What Is Alternative Data and Why Is It Changing Finance?

Sometimes messy, sometimes over-aggregated, alt data is still taking over.

Written by Stephen Gossett
header alternative data
Image: Shutterstock
UPDATED BY
Matthew Urwin | Jul 12, 2023

Alternative data refers to non-traditional data sets that investors use to guide investment strategy. Examples of alternative data sets include credit card transaction data, mobile device data, IoT sensor data, satellite imagery, social media sentiment, product reviews, weather data, web traffic, app usage and ESG (environmental, social and corporate governance) data. Some alternative data providers also track corporate jet flights, government contracts and Congressional trading.
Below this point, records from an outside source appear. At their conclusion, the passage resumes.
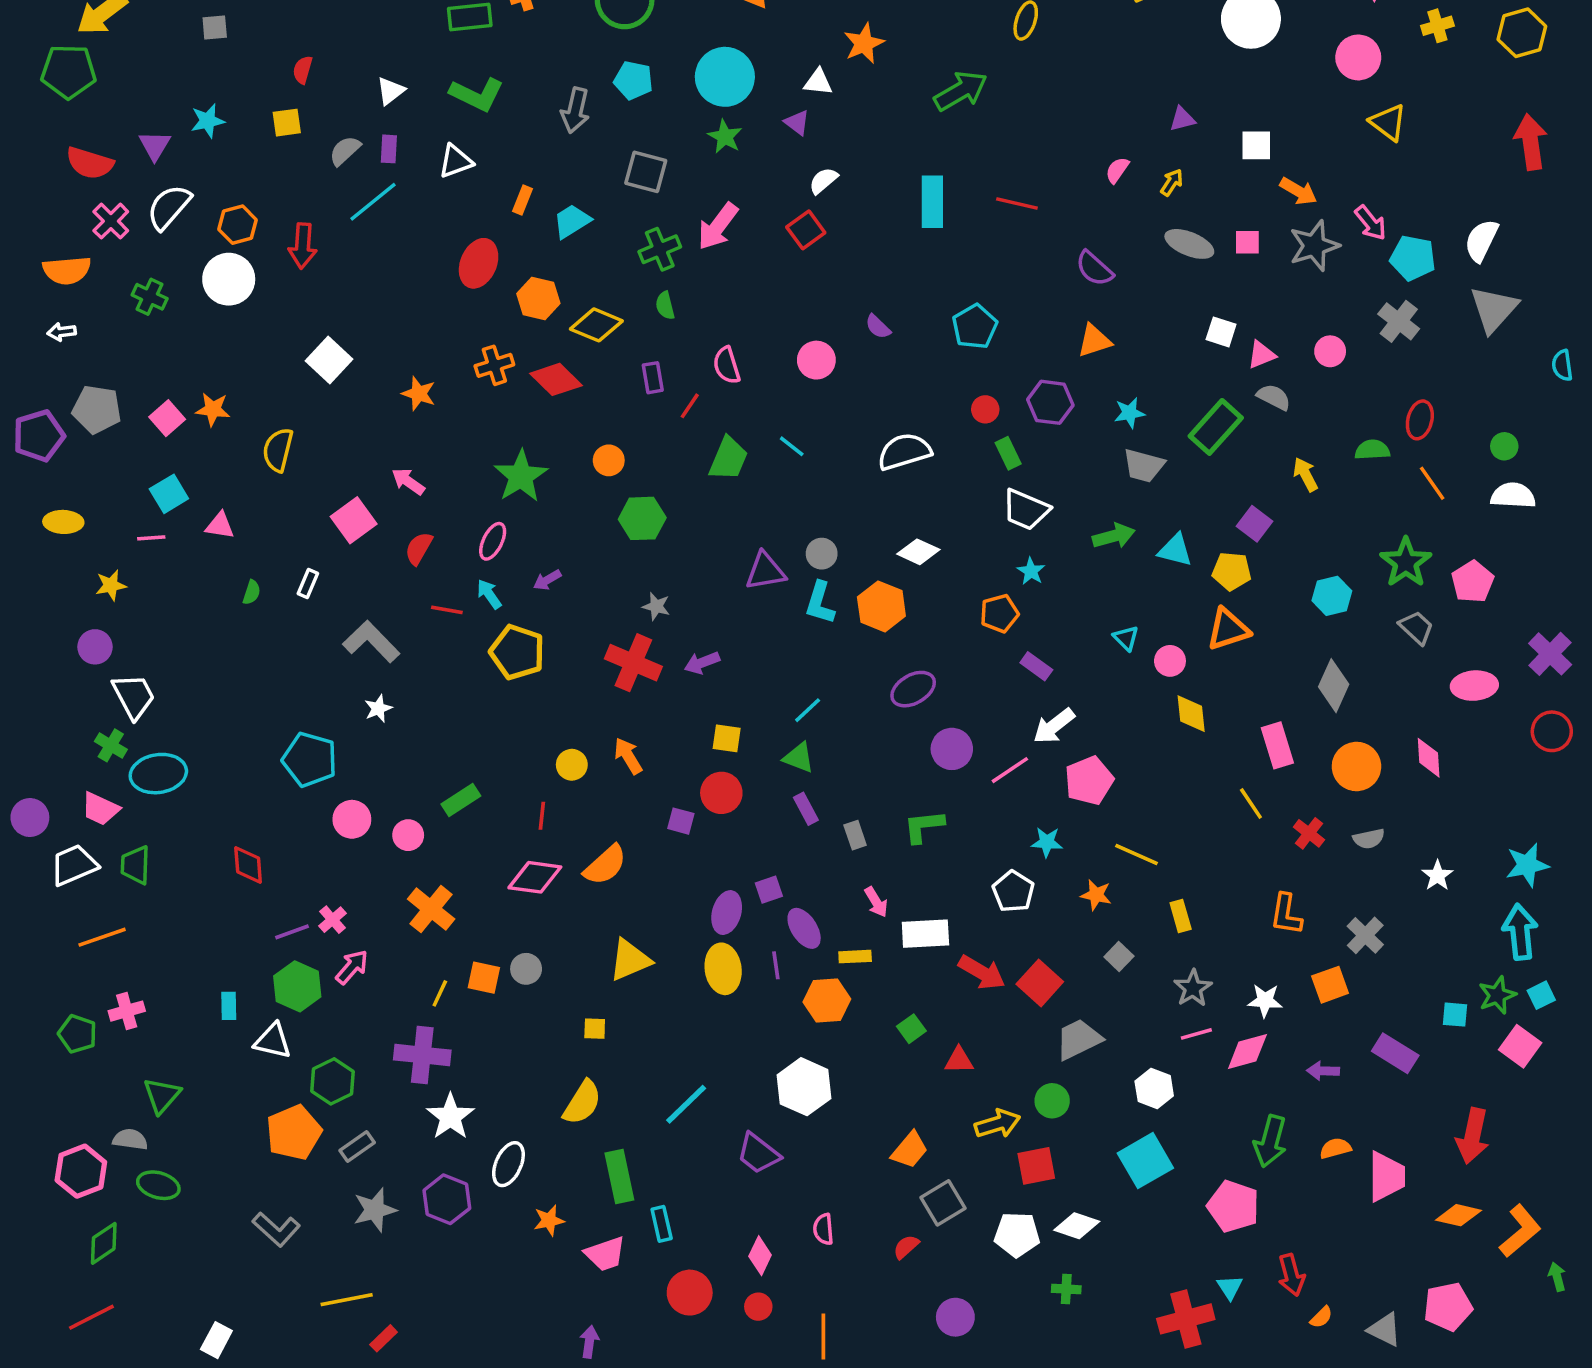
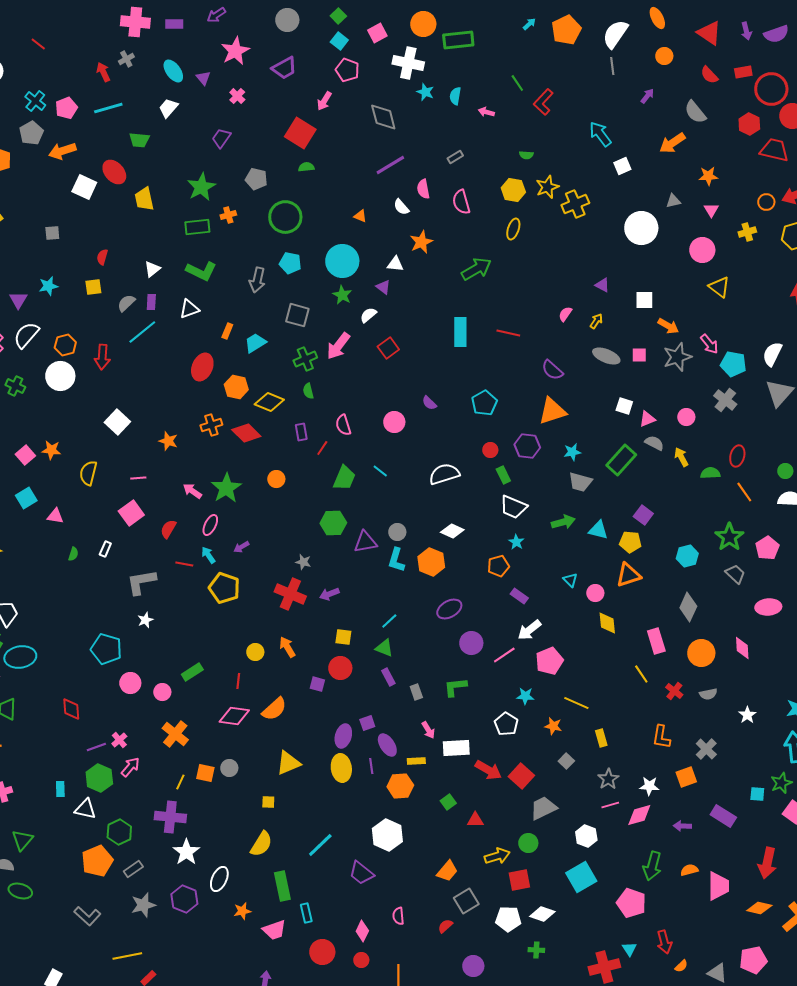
purple triangle: (1182, 119) -> (602, 285), turned 42
white semicircle: (823, 181) -> (368, 315), moved
orange triangle: (1094, 341) -> (552, 411), size x1.4
yellow arrow: (1305, 474) -> (681, 457), moved
pink arrow: (408, 481) -> (192, 491), moved
green hexagon: (642, 518) -> (333, 523), moved
pink line: (151, 538) -> (138, 478), moved
gray L-shape: (371, 642) -> (141, 582), turned -56

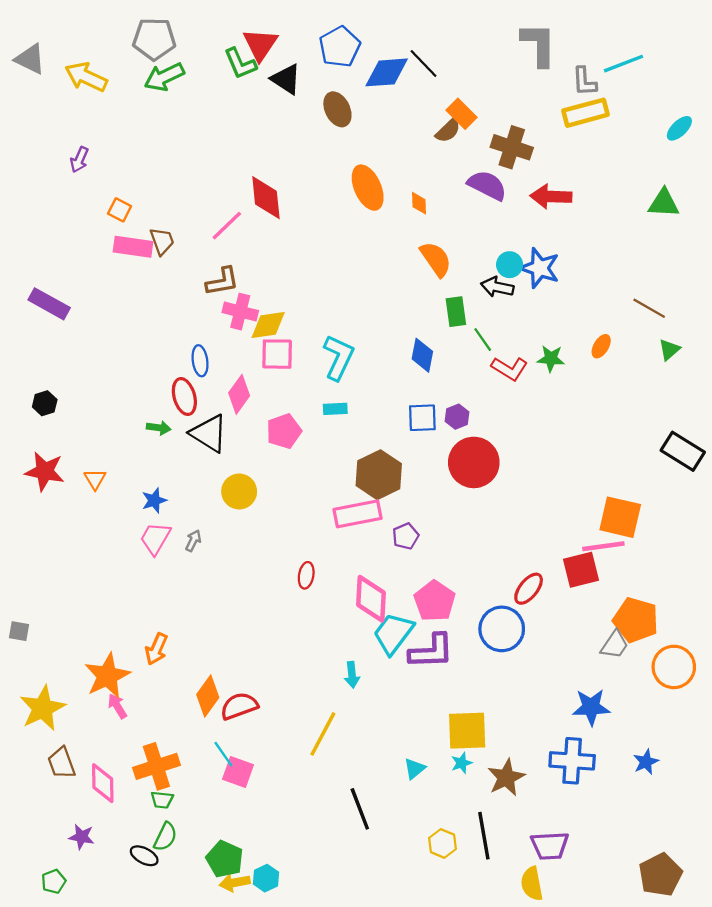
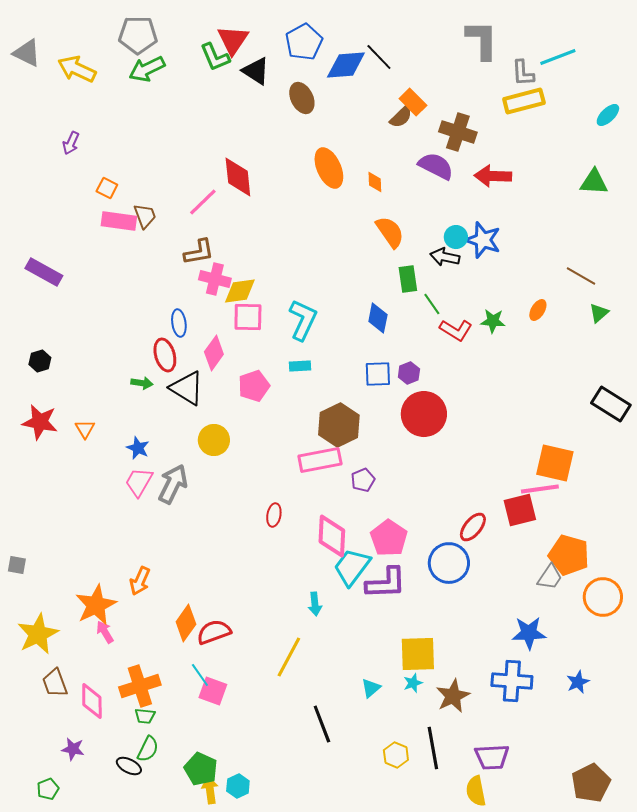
blue star: (154, 500) -> (138, 448), turned -30
gray arrow: (193, 541) -> (173, 484), size x2.0
yellow arrow: (235, 883) -> (210, 790), turned 92

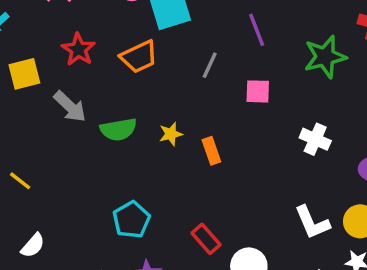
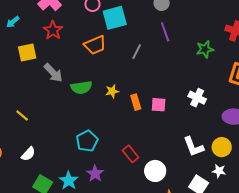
red star: (78, 50) -> (53, 30), moved
green star: (325, 57) -> (205, 49), size x0.7
pink square: (258, 91) -> (159, 105), moved

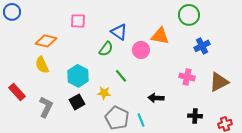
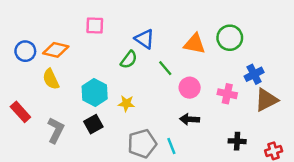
blue circle: (12, 12) -> (25, 51), moved
green circle: (189, 15) -> (230, 38), moved
blue cross: (202, 46) -> (254, 74), moved
pink circle: (141, 50) -> (190, 88), moved
green line: (121, 76) -> (165, 68), moved
yellow star: (104, 93) -> (126, 103), moved
gray pentagon: (117, 118) -> (142, 144), turned 30

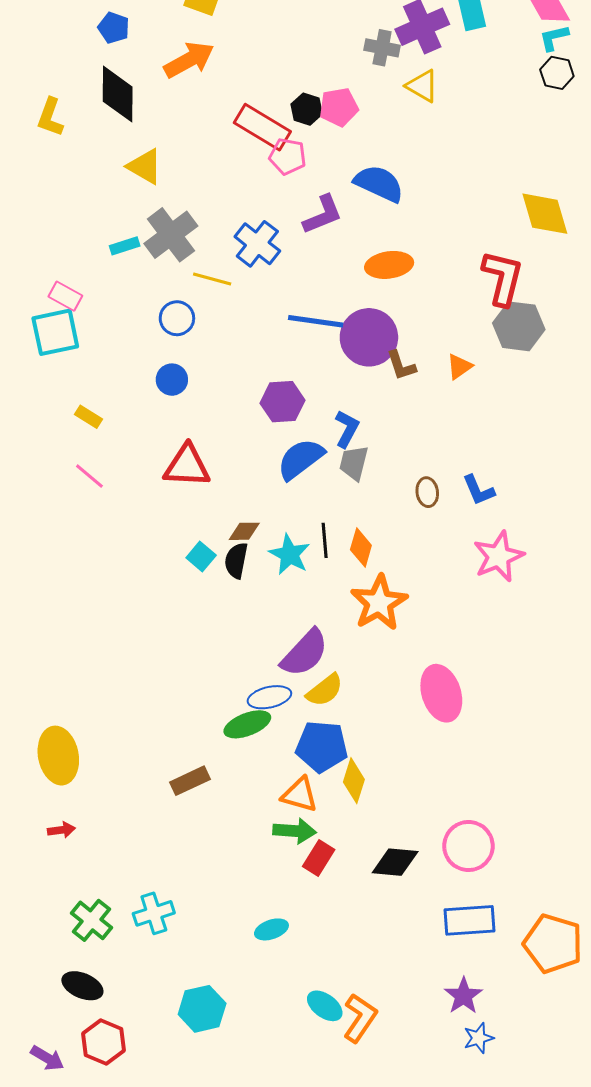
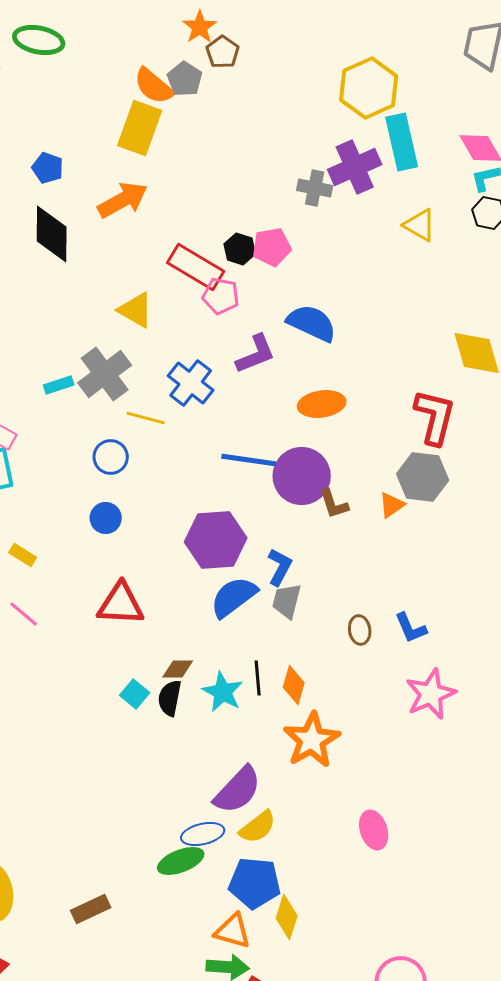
yellow triangle: (422, 86) -> (420, 225), moved
yellow triangle: (145, 166) -> (136, 310), moved
gray hexagon: (519, 326) -> (423, 477), moved
purple hexagon: (282, 402) -> (216, 540), size x1.4
pink ellipse: (441, 693) -> (374, 830), size x0.7
brown rectangle: (190, 781) -> (91, 909), moved

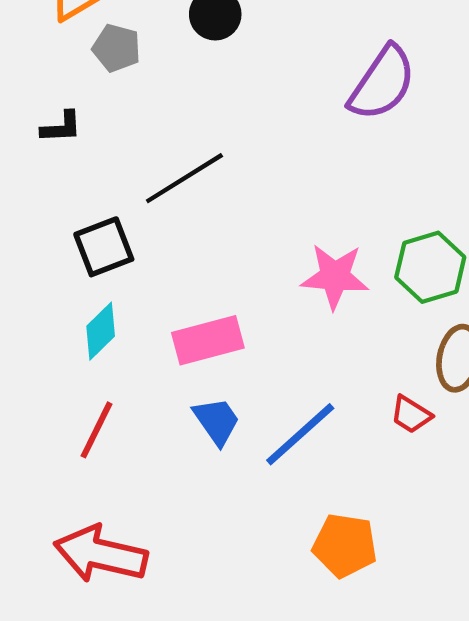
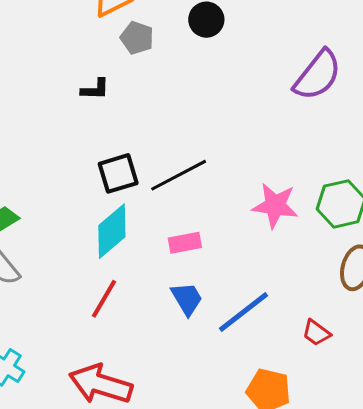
black line: (184, 178) -> (179, 175), moved
cyan diamond: (101, 331) -> (112, 231), size x1.4
pink rectangle: (208, 340) -> (185, 243), size x0.7
red trapezoid: (411, 415) -> (316, 333), moved

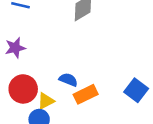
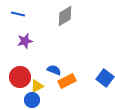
purple star: (15, 48) -> (25, 41), moved

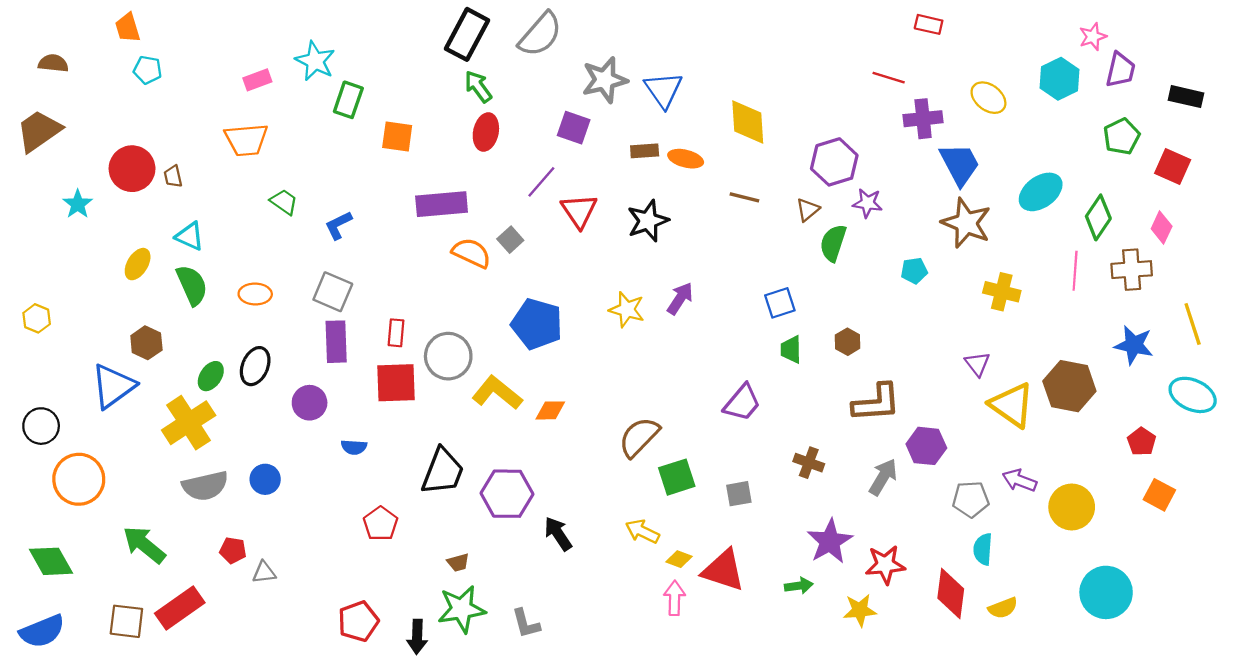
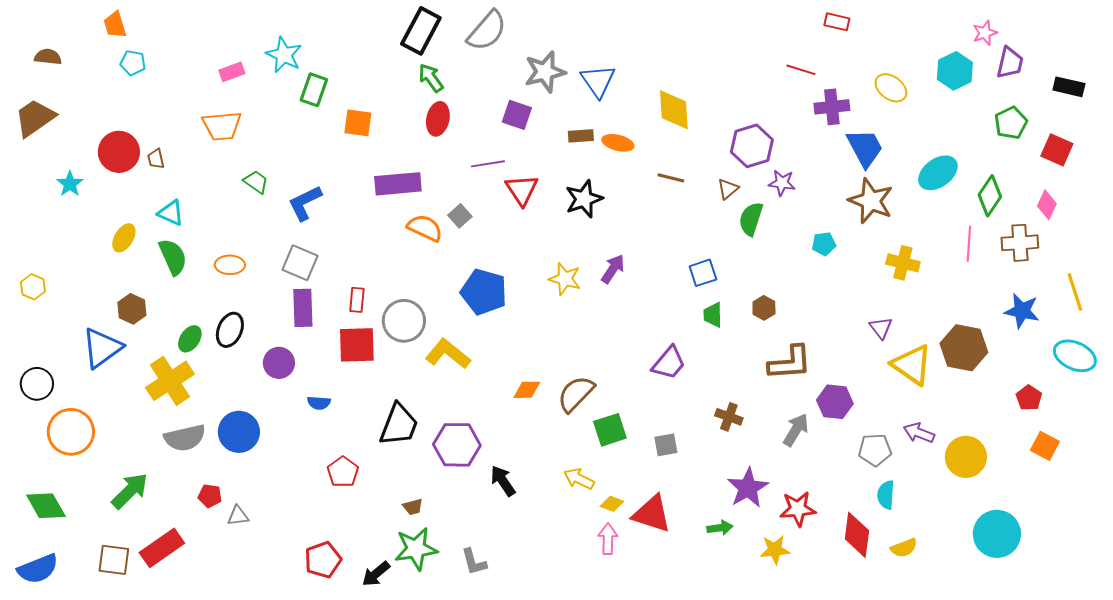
purple line: (541, 182) -> (488, 164), turned 40
blue L-shape: (338, 225) -> (305, 203), size x1.4
orange diamond: (550, 410) -> (527, 390), moved
blue circle: (265, 479) -> (239, 432), size x1.5
green arrow: (144, 545) -> (130, 491), turned 96
black arrow: (417, 637) -> (376, 574), turned 48

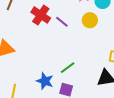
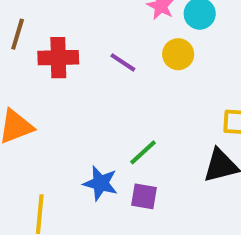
red cross: (41, 15) -> (58, 58), moved, turned -30

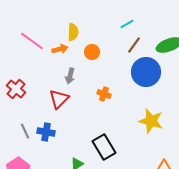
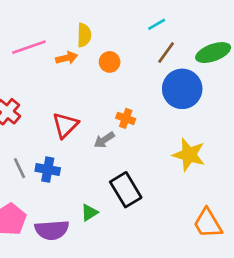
pink line: (32, 41) -> (29, 47), turned -55
gray arrow: (70, 76) -> (104, 140), moved, turned 42

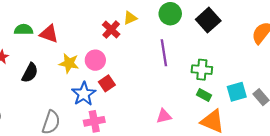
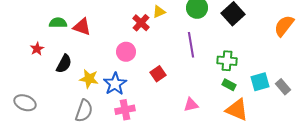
yellow star: (69, 63) -> (89, 79), moved
red square: (107, 83) -> (158, 74), moved

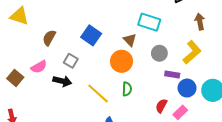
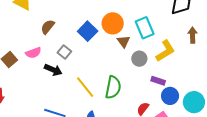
cyan rectangle: (149, 22) -> (145, 28), turned 40
yellow L-shape: (192, 52) -> (165, 51), moved
gray circle: (159, 53) -> (139, 59), moved
orange circle: (122, 61) -> (113, 23), moved
green semicircle: (127, 89) -> (113, 87), size x1.6

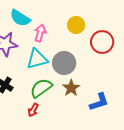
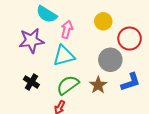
gray circle: (64, 63) -> (110, 60), moved
blue L-shape: (99, 102) -> (131, 82), moved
The figures tell the story of alt data’s fast rise: The number of alternative-data providers is more than 20 times larger now than it was 30 years ago — with more than 400 currently active providers, compared to only 20 in 1990, according to a report by the Alternative Investment Management Association in collaboration with fintech company SS&C.

Today, roughly half of all investment firms use alternative data, according to both the AIMA report and another survey by Bank of America. And that number will likely continue to grow, as more firms have invested in new technologyA survey by AIMA, in conjunction with Simmons & Simmons and Seward & Kissel, found that 34 percent of hedge fund managers surveyed said their firms are newly investing in alternative data.

In the scramble for alpha — the financial industry’s term for market advantage — no data set is too obscure as long as some actionable signal can be gleaned.

RelatedInsurance Companies Are Embracing AI, for Better and for Worse

 

What Is Alternative Data?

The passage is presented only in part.